Platform

Stalled Event Processing

Postmortem

Status: Complete; action items done

Summary: A subset of customers experienced lack of notification delivery for approximately eight (8) hours due to a silent official database driver error affecting persistent tailing database connections upon an automated database failover.

Impact: An estimated 43 event notification broadcasts were delayed during off-peak hours.

Root Cause: The MongoDB Ruby driver did not break established persistent tailing cursor connections as functionally expected upon a database topology change. Hund’s event handling software did not encounter any errors but was not ingesting new events.

Trigger: An automatic database software update triggered a necessary database topology change by re-electing a new primary, which ended transmission of new events via existing tailing cursor connections.

Resolution: Upon notification, Hund immediately restarted the affected event handling application. After an investigation, the root cause was addressed by having Hund’s event handling software respond to database topology changes (for which the database driver did not handle, yet is responsible for) by restarting tailing cursors.

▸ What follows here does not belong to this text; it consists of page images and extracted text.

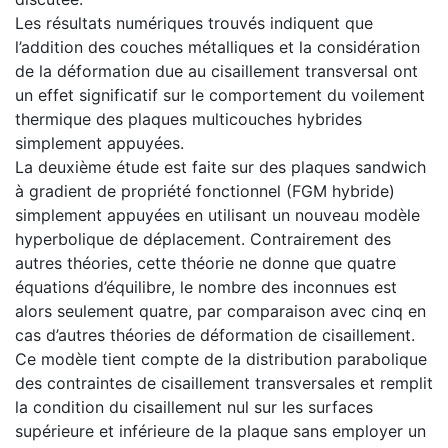
Les résultats numériques trouvés indiquent que
l’addition des couches métalliques et la considération
de la déformation due au cisaillement transversal ont
un effet significatif sur le comportement du voilement
thermique des plaques multicouches hybrides
simplement appuyées.
La deuxième étude est faite sur des plaques sandwich
à gradient de propriété fonctionnel (FGM hybride)
simplement appuyées en utilisant un nouveau modèle
hyperbolique de déplacement. Contrairement des
autres théories, cette théorie ne donne que quatre
équations d’équilibre, le nombre des inconnues est
alors seulement quatre, par comparaison avec cinq en
cas d’autres théories de déformation de cisaillement.
Ce modèle tient compte de la distribution parabolique
des contraintes de cisaillement transversales et remplit
la condition du cisaillement nul sur les surfaces
supérieure et inférieure de la plaque sans employer un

Detection: Customers informed us via support channels for not receiving notifications.

Action Items:

  1. (Mitigation) Restart affected service applications.
  2. (Prevention) Have event handling software restart tailing cursor connections when necessary, and when the database driver fails to do so.
  3. (Prevention) Establish internal alarms for similar operating conditions.

Lessons Learned

What went well
  • Fast mitigation upon becoming aware of the issue (~10 minutes).
  • Quick discovery of the root cause (~20 minutes) by a team member.
  • Same-day resolution of the root cause.
  • All other parts of our service recovered as is typical for such database topology change.
  • Issue notifications which were out-of-date based on the current issue status upon processing of delayed events were indicated as being out-of-date in notifications.
What went wrong
  • Customers had to inform us of the issue during off-work periods.
  • Partial service unavailability where redundancy did not help.
  • Silent failure of software due to official database driver issue.
  • The official MongoDB Ruby driver did not behave as expected. (Hund uses other MongoDB database drivers for other languages, which also consume tailable cursors, and these responded appropriately under these conditions.)
Where we got lucky
  • Customers informed us of the issue.
  • Limited customer impact during off-peak notification hours.

Timeline

2018-07-19 (all times UTC)

  • 06:00 A database re-election was completed as a result of automatic maintenance/updates.
  • 06:00 PARTIAL OUTAGE BEGINS — A Hund event handler service had its tailing cursors silently fail without the TCP connections being broken by the official database driver used by the application.
  • 13:59 INCIDENT BEGINS — Customer escalation of issue.
  • 14:01 Investigation begins.
  • 14:12 PARTIAL OUTAGE ENDS — Restarted affected service applications. Delayed events are processed. Root cause analysis begins.
  • 14:19 Root cause suggested by a team member.
  • 14:35 Root cause determined.
  • 16:26 Primary prevention measure proposed.
  • 17:30 Root cause replicated.
  • 17:57 Secondary prevention alarms implemented.
  • 22:00 INCIDENT ENDS — Production services patched with primary prevention fix for the root cause.
Resolved
Opened

This issue was opened retrospectively.